Seine Annahme, dass die Verhängung eines (Regel-)Fahrverbots ausnahmsweise nicht erforderlich ist, hat das Amtsgericht im Wesentlichen damit begründet, dass der Betroffene als Vertriebsbeauftragter beschäftigt sei und seine Hauptaufgabe in die Betreuung der Kunden innerhalb seine Verkaufsgebietes bestehe. Aus einer von ihm vorgelegten Bescheinigung seines Arbeitgebers gehe hervor, dass ein Einsatz an anderer Stelle des Unternehmens nicht möglich sei, ein längerer zusammenhängender Urlaub nicht in Betracht komme, ein Ausfall des Betroffenen zu hohen Umsatzverlusten beim Arbeitgeber führen werde und im Falle der Vollziehung eines Fahrverbots daher eine Kündigung in Betracht komme.
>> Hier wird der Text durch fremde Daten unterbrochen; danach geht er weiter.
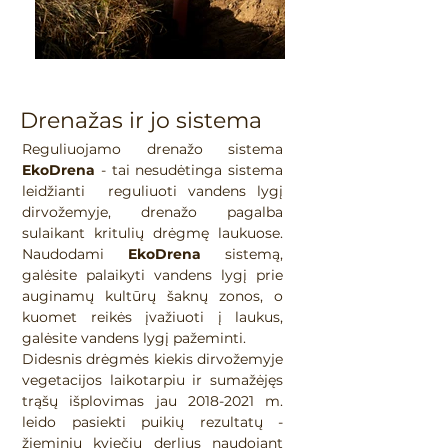
Drenažas ir jo sistema
Reguliuojamo drenažo sistema
EkoDrena
- tai nesudėtinga sistema
leidžianti reguliuoti vandens lygį
dirvožemyje, drenažo pagalba
sulaikant kritulių drėgmę laukuose.
Naudodami
EkoDrena
sistemą,
galėsite palaikyti vandens lygį prie
auginamų kultūrų šaknų zonos, o
kuomet reikės įvažiuoti į laukus,
galėsite vandens lygį pažeminti.
Didesnis drėgmės kiekis dirvožemyje
vegetacijos laikotarpiu ir sumažėjęs
trąšų išplovimas jau
2018-2021
m.
leido pasiekti puikių rezultatų -
žieminių kviečių derlius naudojant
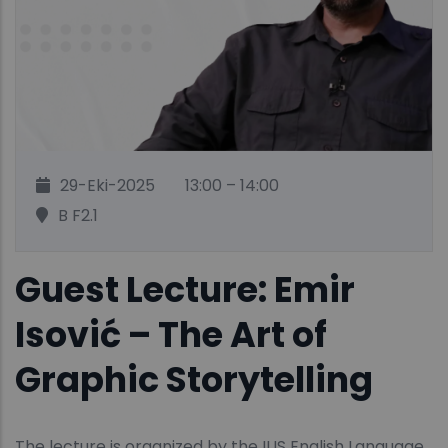
29-Eki-2025
13:00 – 14:00
B F2.1
Guest Lecture: Emir
Isović – The Art of
Graphic Storytelling
The lecture is organized by the IUS English Language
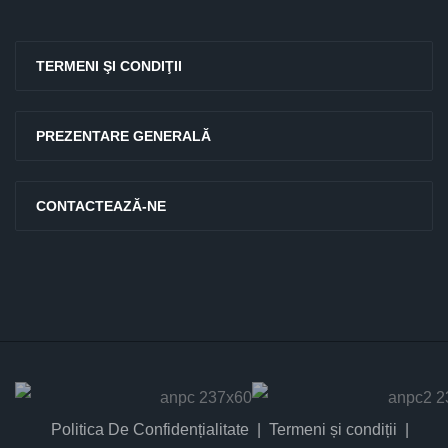
TERMENI ŞI CONDIŢII
PREZENTARE GENERALĂ
CONTACTEAZĂ-NE
Politica De Confidențialitate
Termeni și condiții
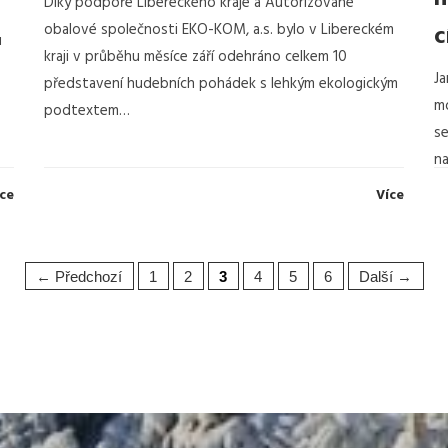
Díky podpoře Libereckého kraje a Autorizované
obalové společnosti EKO-KOM, a.s. bylo v Libereckém
c
u
kraji v průběhu měsíce září odehráno celkem 10
Ja
představení hudebních pohádek s lehkým ekologickým
mo
podtextem…
se
na
ce
Více
← Předchozí
1
2
3
4
5
6
Další →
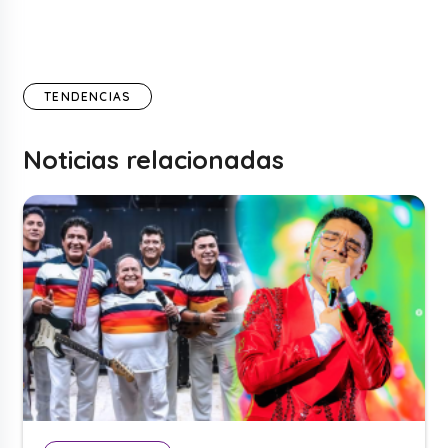
TENDENCIAS
Noticias relacionadas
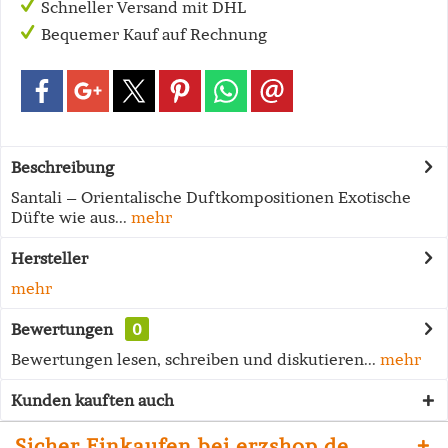
Schneller Versand mit DHL
Bequemer Kauf auf Rechnung
Beschreibung
Santali – Orientalische Duftkompositionen Exotische
Düfte wie aus...
mehr
Hersteller
mehr
Bewertungen
0
Bewertungen lesen, schreiben und diskutieren...
mehr
Kunden kauften auch
Sicher Einkaufen bei erzshop.de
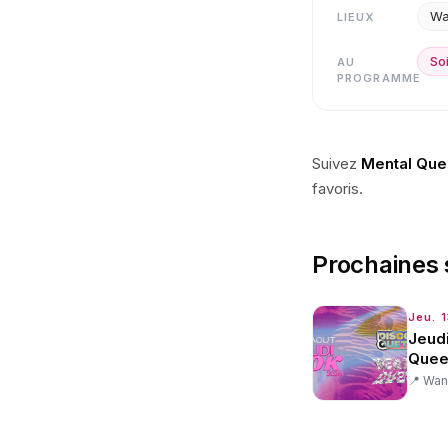
Wa
LIEUX
So
AU
PROGRAMME
Suivez
Mental Que
favoris.
Prochaines 
Jeu. 
Jeudi
Quee
📍
Wan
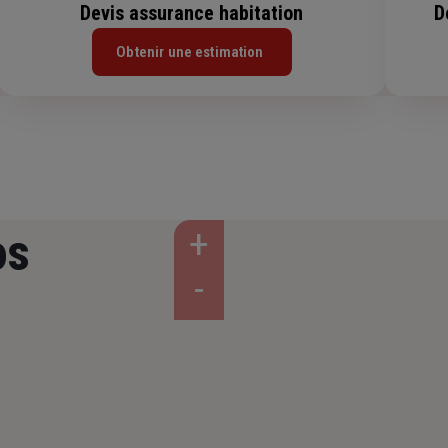
Devis assurance habitation
D
Obtenir une estimation
os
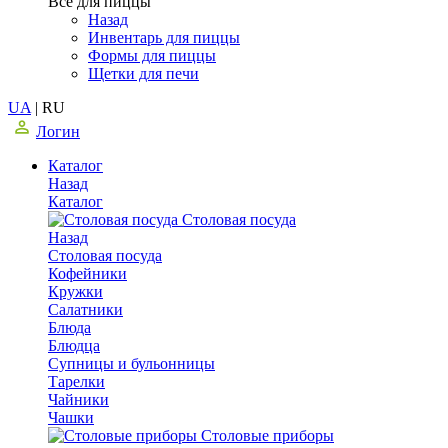
Все для пиццы
Назад
Инвентарь для пиццы
Формы для пиццы
Щетки для печи
UA
|
RU
Логин
Каталог
Назад
Каталог
Столовая посуда
Назад
Столовая посуда
Кофейники
Кружки
Салатники
Блюда
Блюдца
Супницы и бульонницы
Тарелки
Чайники
Чашки
Cтоловые приборы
Das Amtsgericht hat ferner ausgeführt, dass trotz der Vorbelastungen vom Fahrverbot abzusehen sei, weil zu erwarten sei, dass der Betroffen nunmehr allein durch die Verhängung der erhöhten Geldbuße zu verkehrsgerechtem Verhalten veranlasst werden könne. Dies insbesondere deshalb, weil bei einer weiteren einschlägigen Verfehlung ein Absehen von einem Fahrverbot nicht mehr in Betracht kommen könne.
2.
Mit dieser Begründung hat das Amtsgericht die in § 4 Abs. 1 BKatV beschriebene Regelvermutung, dass der Verstoß nicht nur eine grobe Pflichtverletzung nach § 25 Abs. 1 StVG darstellt, sondern dass es deshalb auch einer erzieherischen Einwirkung auf den Betroffenen mittels der Verhängung eines Fahrverbots bedarf (Deutscher in: Burhoff, Handbuch für das straßenverkehrsrechtliche OWi-Verfahren, 5. Aufl., Rn. 1657) nicht hinreichend widerlegt.
a)
Die Erwägungen des Amtsgerichts sind schon deshalb lückenhaft, weil keine näheren Feststellungen zu Art und Umfang der verkehrsrechtlichen Vorbelastungen des Betroffenen sowie zu deren zeitlichem Abstand zu der verfahrensgegenständlichen Handlung mitgeteilt sind. Entsprechende Darlegungen wären jedoch erforderlich gewesen um dem Senat die Prüfung zu ermöglichen, ob der Tatrichter von einem zutreffenden Verständnis des von § 4 Abs. 1 BKatV vorgegebenen Regel-Ausnahme-Verhältnis ausgegangen ist.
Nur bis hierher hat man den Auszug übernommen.